I've added support for SSH keys, using Paramiko, to commitsigs. I needed it for signing integrated with mercurial-server; hope it will be useful for others as well.
There are a couple of fixes in there as well; for some reason, probably a bug in Mercurial, the config dictionary was being reset sometimes, so I made it a function and passed around the ui object instead.
(update: Oops, made a mistake in the docstring. Corrected.)
That looks like interesting functionality. However, I have some comments:
You don't have a real username in the changesets, just ojno.
There are some really long lines in the new code -- please keep them below 75 characters to make the code easy to read.
The dependency on Paramiko should be optional. So you will need to import it, access a function or class in the module and catch the ImportError exception thrown if the demandimport system in Mercurial cannot find Paramiko.

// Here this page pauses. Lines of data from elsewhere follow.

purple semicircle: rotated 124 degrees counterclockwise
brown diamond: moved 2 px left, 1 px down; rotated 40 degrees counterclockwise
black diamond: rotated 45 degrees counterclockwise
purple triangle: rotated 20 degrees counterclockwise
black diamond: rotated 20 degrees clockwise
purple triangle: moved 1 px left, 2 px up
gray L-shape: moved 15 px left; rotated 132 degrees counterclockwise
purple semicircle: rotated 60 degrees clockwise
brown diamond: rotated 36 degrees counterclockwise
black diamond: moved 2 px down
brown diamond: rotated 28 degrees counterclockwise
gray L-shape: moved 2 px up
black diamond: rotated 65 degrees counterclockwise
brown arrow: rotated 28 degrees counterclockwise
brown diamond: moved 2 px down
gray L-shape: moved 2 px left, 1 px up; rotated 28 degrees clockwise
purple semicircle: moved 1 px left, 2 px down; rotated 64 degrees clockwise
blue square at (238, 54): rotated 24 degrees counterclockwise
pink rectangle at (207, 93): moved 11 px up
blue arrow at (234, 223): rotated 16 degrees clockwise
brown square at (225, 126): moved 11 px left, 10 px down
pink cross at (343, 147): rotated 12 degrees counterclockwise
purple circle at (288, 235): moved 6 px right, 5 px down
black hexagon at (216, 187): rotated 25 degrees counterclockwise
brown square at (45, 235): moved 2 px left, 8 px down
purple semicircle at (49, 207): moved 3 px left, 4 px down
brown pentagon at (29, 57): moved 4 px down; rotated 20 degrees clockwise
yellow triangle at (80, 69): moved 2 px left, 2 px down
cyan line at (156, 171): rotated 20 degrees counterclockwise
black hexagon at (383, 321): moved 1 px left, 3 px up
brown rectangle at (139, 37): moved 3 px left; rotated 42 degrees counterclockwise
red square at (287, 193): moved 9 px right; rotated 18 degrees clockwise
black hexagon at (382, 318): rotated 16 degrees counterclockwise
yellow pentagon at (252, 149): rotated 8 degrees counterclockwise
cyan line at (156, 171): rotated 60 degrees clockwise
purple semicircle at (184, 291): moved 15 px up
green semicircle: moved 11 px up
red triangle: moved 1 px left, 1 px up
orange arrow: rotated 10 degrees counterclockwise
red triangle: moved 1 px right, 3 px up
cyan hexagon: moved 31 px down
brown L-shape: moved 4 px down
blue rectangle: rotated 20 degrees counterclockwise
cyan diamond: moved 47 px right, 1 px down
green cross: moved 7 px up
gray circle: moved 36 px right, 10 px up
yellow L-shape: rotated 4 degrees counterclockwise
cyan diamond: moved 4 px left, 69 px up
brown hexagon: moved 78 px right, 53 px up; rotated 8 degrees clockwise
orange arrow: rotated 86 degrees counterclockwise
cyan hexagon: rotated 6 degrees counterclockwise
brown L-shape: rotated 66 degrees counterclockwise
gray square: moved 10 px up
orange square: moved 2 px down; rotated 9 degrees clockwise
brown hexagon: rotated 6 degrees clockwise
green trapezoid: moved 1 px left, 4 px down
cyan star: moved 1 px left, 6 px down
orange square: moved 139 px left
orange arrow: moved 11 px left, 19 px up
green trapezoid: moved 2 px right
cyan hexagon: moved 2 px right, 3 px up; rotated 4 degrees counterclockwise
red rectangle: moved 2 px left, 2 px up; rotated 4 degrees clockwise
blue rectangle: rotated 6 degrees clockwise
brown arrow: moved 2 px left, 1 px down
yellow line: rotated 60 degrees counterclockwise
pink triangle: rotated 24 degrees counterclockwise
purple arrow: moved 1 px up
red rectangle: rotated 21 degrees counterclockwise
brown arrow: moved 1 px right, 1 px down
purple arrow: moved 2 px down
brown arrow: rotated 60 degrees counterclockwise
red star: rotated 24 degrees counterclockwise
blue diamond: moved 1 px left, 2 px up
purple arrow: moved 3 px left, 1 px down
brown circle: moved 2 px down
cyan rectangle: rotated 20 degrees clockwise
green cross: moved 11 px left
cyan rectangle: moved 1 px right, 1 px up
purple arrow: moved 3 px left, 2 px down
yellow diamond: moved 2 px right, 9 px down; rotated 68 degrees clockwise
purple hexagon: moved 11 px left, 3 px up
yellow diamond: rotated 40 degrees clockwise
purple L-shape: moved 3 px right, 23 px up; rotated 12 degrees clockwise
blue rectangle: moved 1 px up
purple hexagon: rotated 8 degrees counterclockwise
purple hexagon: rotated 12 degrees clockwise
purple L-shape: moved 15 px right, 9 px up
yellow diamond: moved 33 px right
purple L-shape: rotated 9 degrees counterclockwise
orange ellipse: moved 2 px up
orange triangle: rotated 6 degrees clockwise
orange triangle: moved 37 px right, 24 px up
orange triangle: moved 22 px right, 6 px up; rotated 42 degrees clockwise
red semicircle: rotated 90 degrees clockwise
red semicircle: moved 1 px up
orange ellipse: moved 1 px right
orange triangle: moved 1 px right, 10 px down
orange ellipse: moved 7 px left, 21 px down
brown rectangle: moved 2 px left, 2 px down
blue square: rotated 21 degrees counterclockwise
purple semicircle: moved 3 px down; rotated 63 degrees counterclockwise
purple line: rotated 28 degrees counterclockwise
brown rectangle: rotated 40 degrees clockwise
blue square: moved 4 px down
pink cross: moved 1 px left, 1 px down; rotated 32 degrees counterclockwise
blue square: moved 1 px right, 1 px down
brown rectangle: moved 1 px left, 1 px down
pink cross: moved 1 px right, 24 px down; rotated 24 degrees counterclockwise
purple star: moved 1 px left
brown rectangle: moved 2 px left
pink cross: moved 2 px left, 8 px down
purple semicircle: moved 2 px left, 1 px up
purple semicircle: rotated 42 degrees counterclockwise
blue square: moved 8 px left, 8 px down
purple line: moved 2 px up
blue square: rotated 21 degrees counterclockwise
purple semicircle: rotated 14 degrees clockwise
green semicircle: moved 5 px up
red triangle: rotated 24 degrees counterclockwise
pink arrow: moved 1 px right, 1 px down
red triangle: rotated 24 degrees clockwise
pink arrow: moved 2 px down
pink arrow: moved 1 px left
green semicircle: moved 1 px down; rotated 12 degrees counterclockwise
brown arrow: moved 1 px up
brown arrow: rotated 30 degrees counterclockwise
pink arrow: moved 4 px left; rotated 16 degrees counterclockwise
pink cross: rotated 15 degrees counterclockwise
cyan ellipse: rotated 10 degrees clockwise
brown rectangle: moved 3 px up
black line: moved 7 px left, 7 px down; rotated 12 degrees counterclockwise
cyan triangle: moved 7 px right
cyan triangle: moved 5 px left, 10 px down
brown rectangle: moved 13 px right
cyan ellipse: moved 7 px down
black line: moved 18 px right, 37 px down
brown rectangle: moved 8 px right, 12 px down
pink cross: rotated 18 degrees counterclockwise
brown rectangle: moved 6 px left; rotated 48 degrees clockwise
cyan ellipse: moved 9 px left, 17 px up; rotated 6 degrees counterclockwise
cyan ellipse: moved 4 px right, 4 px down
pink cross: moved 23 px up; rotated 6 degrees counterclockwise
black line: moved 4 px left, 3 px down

The changes to the config system look good, but they should be done in separate changesets. That makes it easier for me to review: I can then pull in the good stuff first and we can talk about the more complicated things later.
The "hi" here looks like temporary test code: 'ssh.publickeydirs': ["hi"].
The new tests (great that you add tests!) should go into a new test-commitsigs-ssh file. But I can see that you just followed the pattern I laid out originally.
Could you rework the changesets with something like MQ and submit another pull request?